Please help, this is driving me nuts!
Myles
You should add a '/' at then end of your URLs. Furthermore if you run ab http://foo.com it will return you a "ab: invalid URL" error. If you do "ab -t 10 http://example.com/" everything will work fine. You should always use '/' in your URLs otherwize your webserver will try to redirect the page to the home page automatically for you which generates an undesirable extra load on the server and some extra bytes on the wire.
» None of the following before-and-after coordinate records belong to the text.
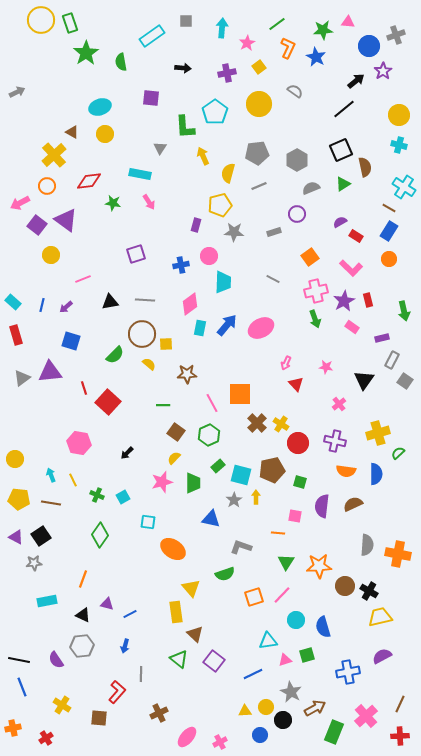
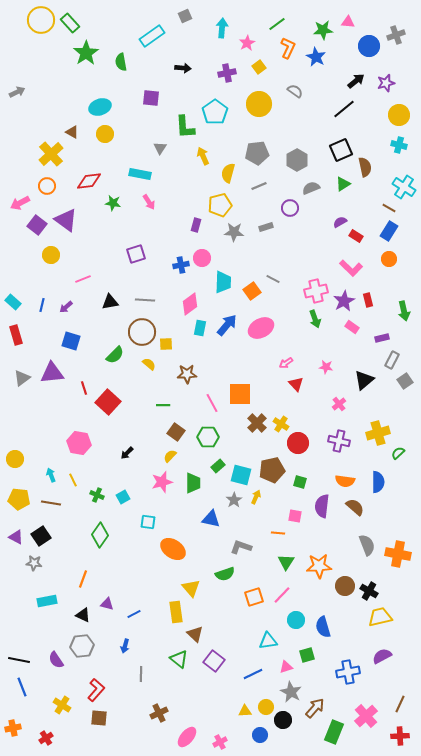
gray square at (186, 21): moved 1 px left, 5 px up; rotated 24 degrees counterclockwise
green rectangle at (70, 23): rotated 24 degrees counterclockwise
purple star at (383, 71): moved 3 px right, 12 px down; rotated 18 degrees clockwise
yellow cross at (54, 155): moved 3 px left, 1 px up
purple circle at (297, 214): moved 7 px left, 6 px up
gray rectangle at (274, 232): moved 8 px left, 5 px up
pink circle at (209, 256): moved 7 px left, 2 px down
orange square at (310, 257): moved 58 px left, 34 px down
brown circle at (142, 334): moved 2 px up
pink arrow at (286, 363): rotated 32 degrees clockwise
purple triangle at (50, 372): moved 2 px right, 1 px down
black triangle at (364, 380): rotated 15 degrees clockwise
gray square at (405, 381): rotated 21 degrees clockwise
green hexagon at (209, 435): moved 1 px left, 2 px down; rotated 25 degrees clockwise
purple cross at (335, 441): moved 4 px right
yellow semicircle at (174, 458): moved 4 px left, 2 px up
orange semicircle at (346, 471): moved 1 px left, 10 px down
blue semicircle at (376, 474): moved 2 px right, 8 px down
yellow arrow at (256, 497): rotated 24 degrees clockwise
brown semicircle at (353, 504): moved 2 px right, 3 px down; rotated 66 degrees clockwise
gray semicircle at (367, 545): rotated 25 degrees counterclockwise
gray star at (34, 563): rotated 14 degrees clockwise
blue line at (130, 614): moved 4 px right
pink triangle at (285, 660): moved 1 px right, 7 px down
red L-shape at (117, 692): moved 21 px left, 2 px up
brown arrow at (315, 708): rotated 20 degrees counterclockwise
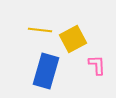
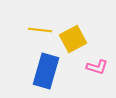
pink L-shape: moved 2 px down; rotated 110 degrees clockwise
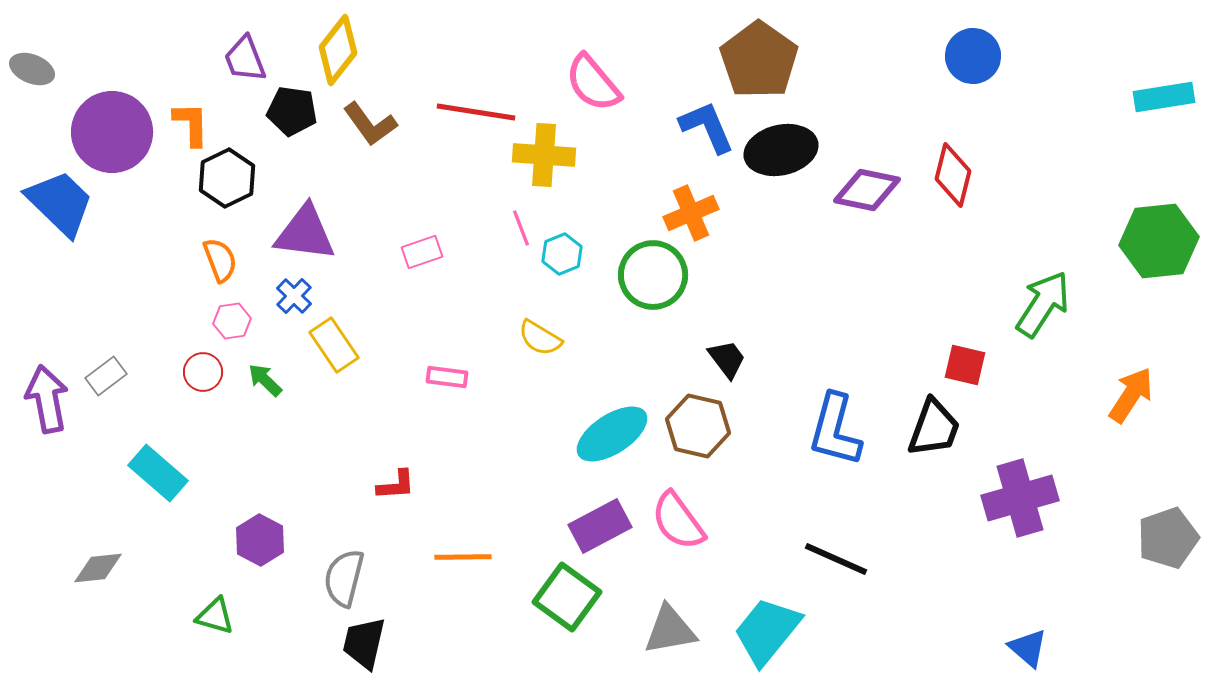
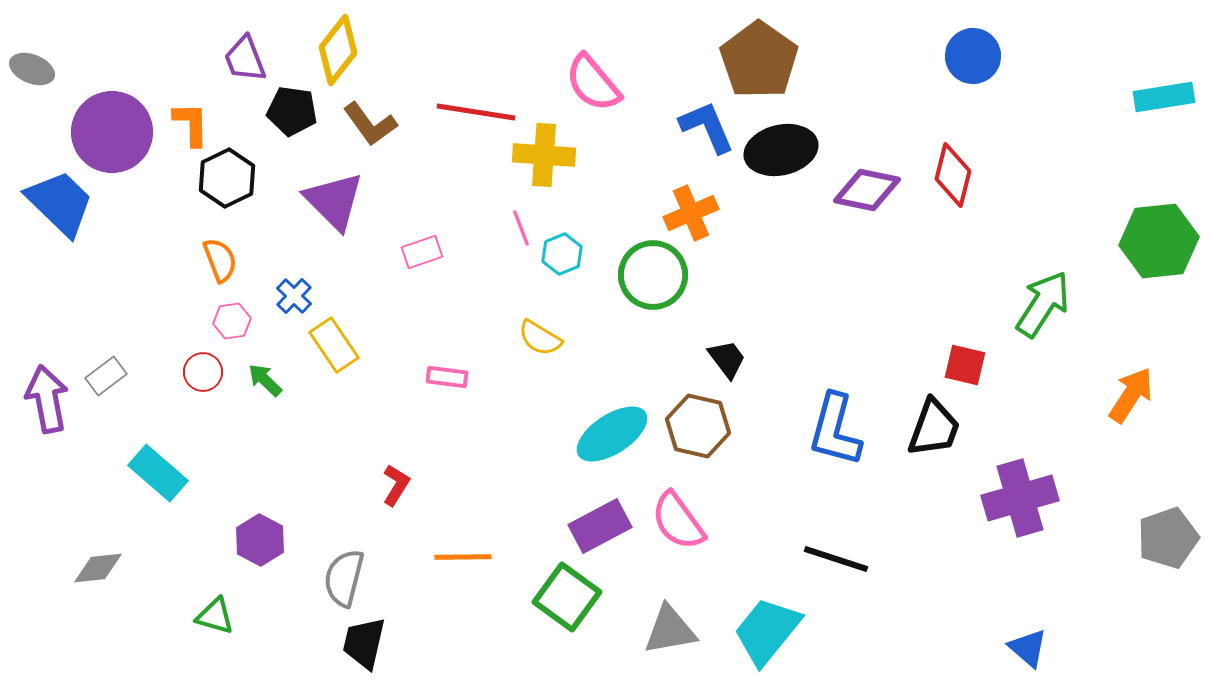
purple triangle at (305, 233): moved 29 px right, 32 px up; rotated 38 degrees clockwise
red L-shape at (396, 485): rotated 54 degrees counterclockwise
black line at (836, 559): rotated 6 degrees counterclockwise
You web server told you what it did:
'/' is missing and something is incorrect with the port numer:
# curl -I http://www.mylesgray.com:8080
HTTP/1.1 301 Moved Permanently
[...]
======> Location: http://www.mylesgray.com/
'www' and '/' are missing:
# curl -I http://mylesgray.com
HTTP/1.1 301 Moved Permanently
[...]
=======> Location: http://www.mylesgray.com/
[...]
'/' and 'www' are missing:
# curl -I http://mylesgray.com:8080
HTTP/1.1 301 Moved Permanently
[...]
========> Location: http://www.mylesgray.com/
'hope that helps :)
The presence of an X-Powered-By: PHP header means that wordpress is issuing the 301. It's due to wordpress forcing www.mylesgray.com. When you use a nonstandard port, user agents will generally include the port in the Host: header. Try adding
fastcgi_param HTTP_HOST $host;
with the rest of your fastcgi_param directives (or alog with your "include fastcgi_params;") and it should fix this.